Enhancing the management of Unit Load Devices
Improving the efficiency of air cargo transportation wouldn’t be complete without improving the management of Unit Load Devices (ULDs). There are roughly 900,000 ULDs in use by the world’s airlines. Rarely in the owner’s possession, a ULD might be transferred between a dozen or so different parties during a single cargo movement.
Keeping track of these essential resources is challenging, especially when the ULD passes between different airlines (known as interline movement). Every time a ULD gets lost, it costs stakeholders time and money.
According to Air Cargo Eye “some five per cent of the global ULD inventory (45,000 units, worth $50million) simply go missing”. Unfortunately, the code-based system used to identify ULDs doesn’t prevent them going astray, and RFID chips and GPS systems, thought at one time to be the answer, have proved to be unviable economically.
But tracking has now entered a new and improved phase. Major carriers and ULD management companies have started using Bluetooth-enabled ULD tracking technology to analyse ULD movements. The Bluetooth tags can be linked to an e-AWB and ULD’s serial number, enabling transporters to know where their shipments are at all times.
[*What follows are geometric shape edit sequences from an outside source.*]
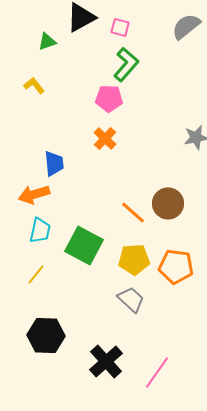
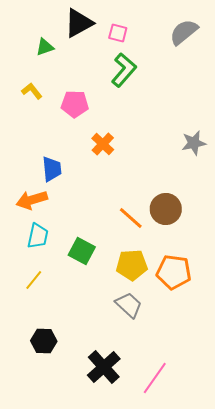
pink pentagon: (109, 98) -> (75, 104), moved
green square: (84, 245) -> (82, 251), size x0.7
black hexagon: (46, 335) -> (44, 341), size x0.7

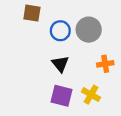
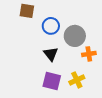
gray circle: (89, 30) -> (75, 36), moved
yellow cross: (91, 95) -> (77, 80), turned 35

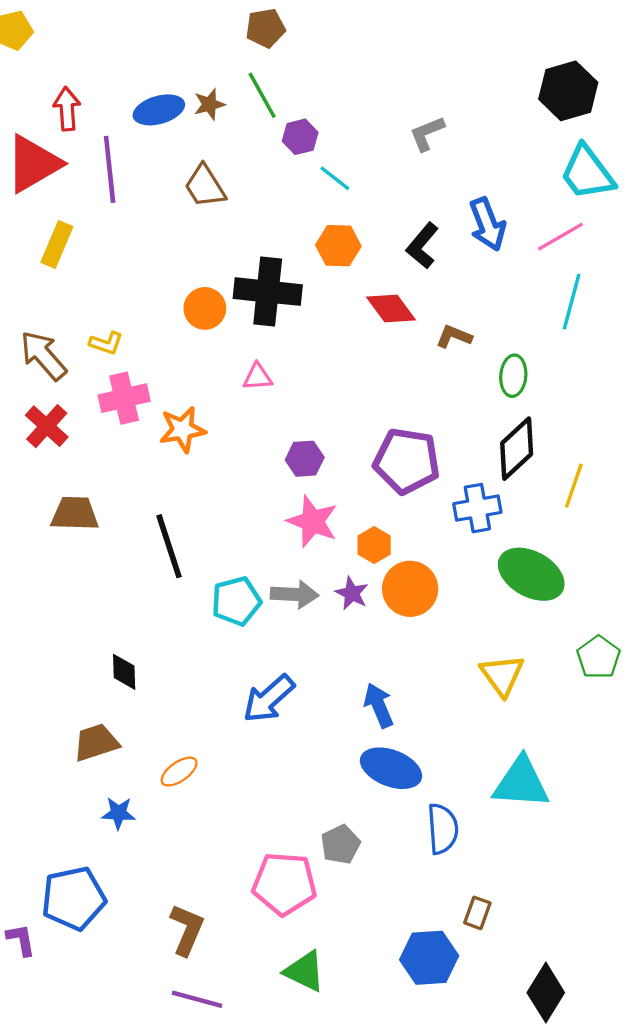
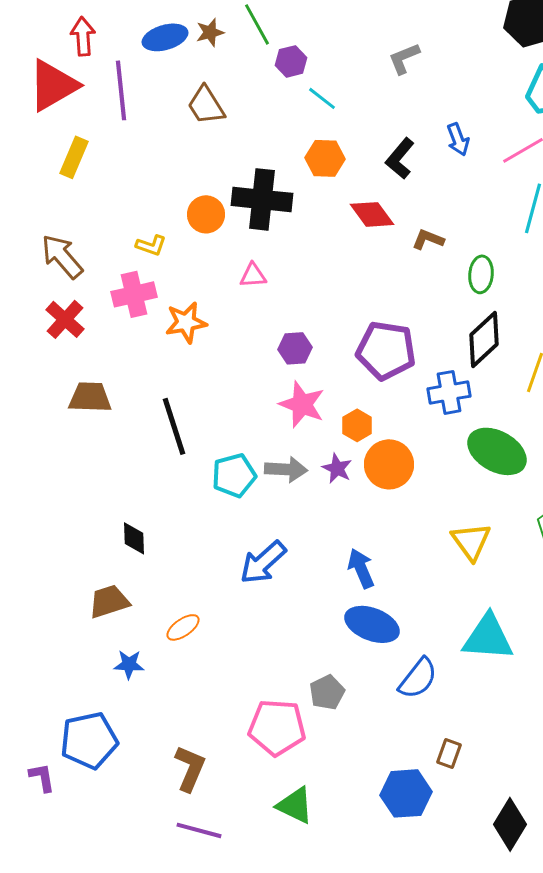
blue arrow: (487, 224) -> (458, 139), size x0.7
yellow L-shape: (106, 343) -> (151, 245), moved
blue semicircle: (443, 829) -> (418, 678), turned 42

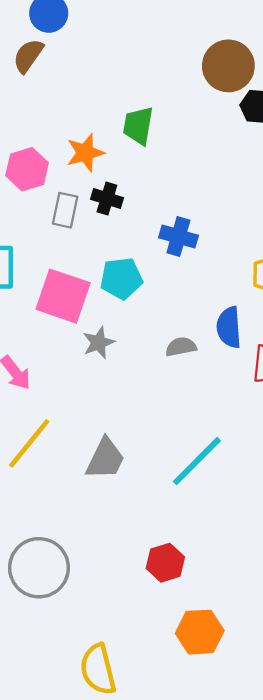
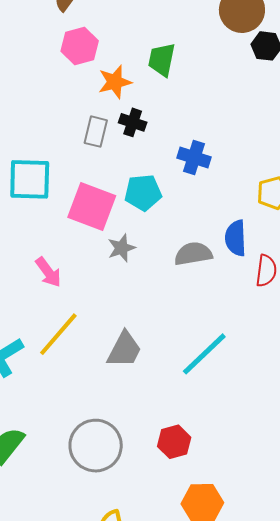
pink hexagon: (27, 169) -> (80, 46), moved
gray semicircle: (181, 347) -> (193, 254), size x1.4
gray circle: (39, 568) -> (96, 446), moved

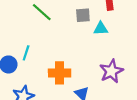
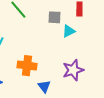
cyan triangle: (101, 29) -> (69, 31), turned -32

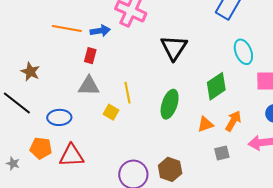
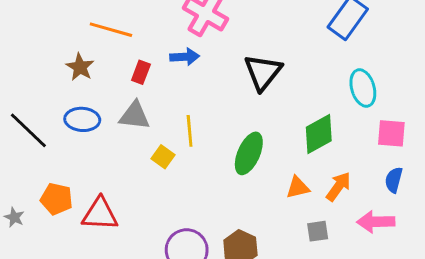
blue arrow: (100, 31) -> (185, 57), moved
brown star: (30, 72) -> (80, 67), moved
blue ellipse: (59, 117) -> (82, 119), moved

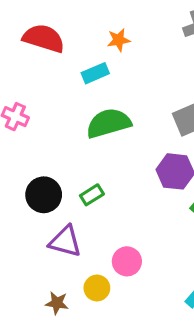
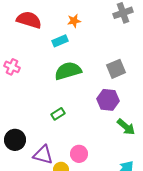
black circle: (44, 195) -> (15, 140), moved
purple triangle: (65, 241) -> (43, 155), moved

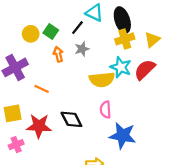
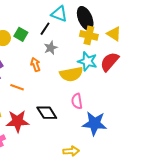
yellow cross: (125, 39) -> (89, 35), turned 36
yellow triangle: (152, 40) -> (114, 34), turned -42
orange arrow: (58, 54) -> (35, 65), moved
Other digital tools are being created all the time. Take for example ACL Airshop’s FindMyULD app, which collates all the company’s ULD management services together into one seamless tool. Developments like these will certainly help to plug those efficiency gaps.
Maximising the efficiency of Unit Load Devices
At VRR, we fully support all these and other developments. But we know that optimising the efficiency of the air cargo industry wouldn’t be possible without optimising the air cargo industry’s hidden heroes: ULDs.
We’ve developed a ‘We Keep It Efficient’ series that focuses on multiple application usage, increased loading speed, enhanced durability and maximised cargo volume. They not only make a loader’s life much easier by speeding up the loading process but also enable transporters to ship as much cargo as possible inside a single container.
We may not be able to help develop a digital air corridor, but we can certainly improve the efficiency of ULDs—and help address the efficiency of the air cargo industry at the same time.